From people to
data to patients

Artificial intelligence, analytics and data science applications are rapidly influencing all parts of the medical research and development process. To incorporate these capabilities into its world-class research operations, Boehringer Ingelheim has created a new department in computational biology and digital sciences. The aim: accelerate the development of new types of medicines.

The world is awash in data. Around 50 zettabytes — 50 billion terabytes — were generated worldwide in 2020. That annual number is expected to grow to 175 zettabytes by 2025. As data scientists use algorithms to analyze this data universe to gain new insights in all areas of human endeavor, no innovative company can afford to be left behind.
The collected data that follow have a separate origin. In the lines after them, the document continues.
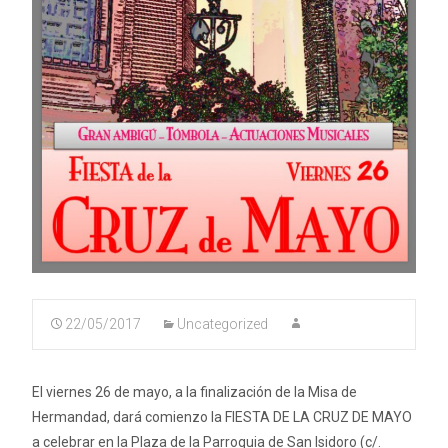
22/05/2017
Uncategorized
El viernes 26 de mayo, a la finalización de la Misa de
Hermandad, dará comienzo la FIESTA DE LA CRUZ DE MAYO
a celebrar en la Plaza de la Parroquia de San Isidoro (c/.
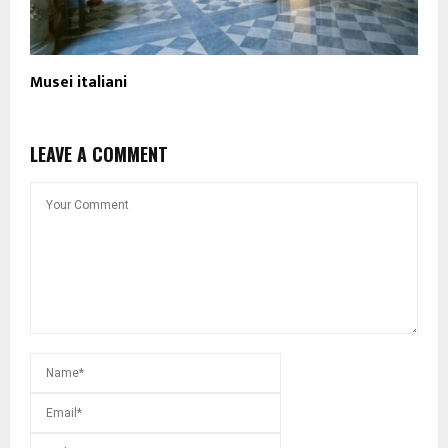
Musei italiani
LEAVE A COMMENT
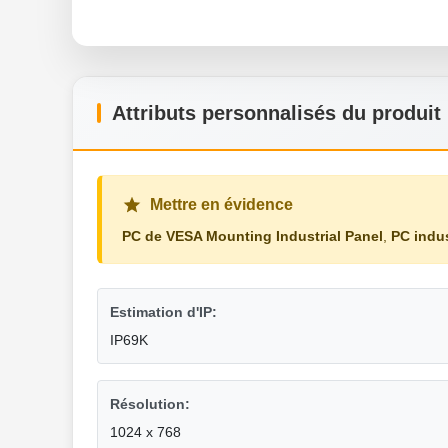
Attributs personnalisés du produit
Mettre en évidence
PC de VESA Mounting Industrial Panel
,
PC indu
Estimation d'IP:
IP69K
Résolution:
1024 x 768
That includes Boehringer Ingelheim, whose new Global Computational Biology and Digital Sciences department (gCBDS) is harnessing data for the benefit of drug discovery.

“We want to bring the opportunities from these developments to complement the significant existing expertise of the research organization,” explains Dr. Jan Nygaard Jensen, the Global Head of the gCDBS team. Together with Blaze Stancampiano, Head of Scientific Strategy, Dr. Jensen and his leadership team have developed a roadmap to establish Boehringer Ingelheim as a leading organization in this field.
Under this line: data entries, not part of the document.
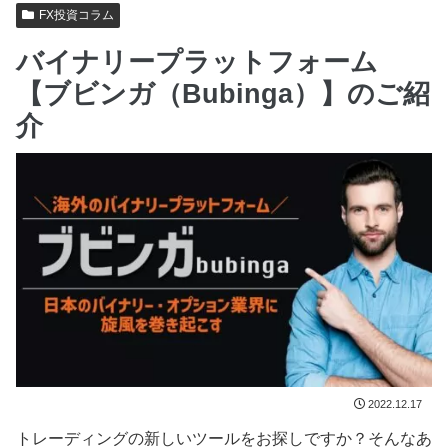
FX投資コラム
バイナリープラットフォーム
【ブビンガ（Bubinga）】のご紹
介
2022.12.17
トレーディングの新しいツールをお探しですか？そんなあ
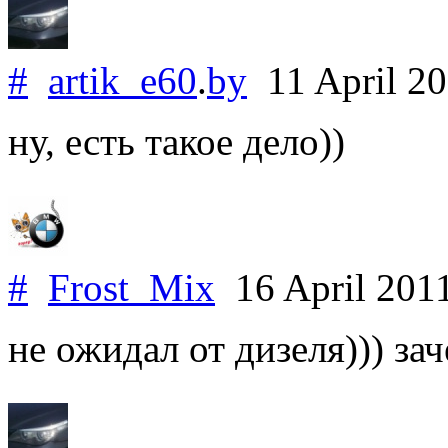
#
artik_e60
.
by
11 April 2
ну, есть такое дело))
#
Frost_Mix
16 April 201
не ожидал от дизеля))) зач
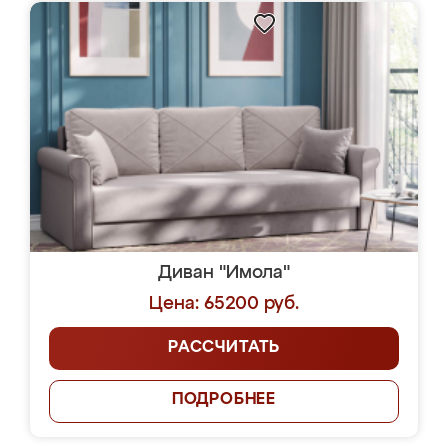
Диван "Имола"
Цена: 65200 руб.
РАССЧИТАТЬ
ПОДРОБНЕЕ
Data, patterns and new perspectives

Mr. Stancampiano describes it as a new frontier in the understanding of human health. “Thanks to genome research, biobanks and other developments in recent decades, we now know much more about human disease,’’ he says. “We have much more detailed knowledge about genes and proteins which we can use to develop new medicines. This allows us to create more effective medicines with fewer side effects.”

Dr. Jensen notes the vast trove of medically relevant human data that is now available to researchers — including the UK Biobank, which contains in-depth genetic and health information from a half-million participants.

“Unlike a few years ago, we now have access to an enormous amount of human data, internally as well as externally via biobank collaborations,’’ Dr. Jensen says. “We have the computing power and are building the infrastructure we need to analyze this data.’’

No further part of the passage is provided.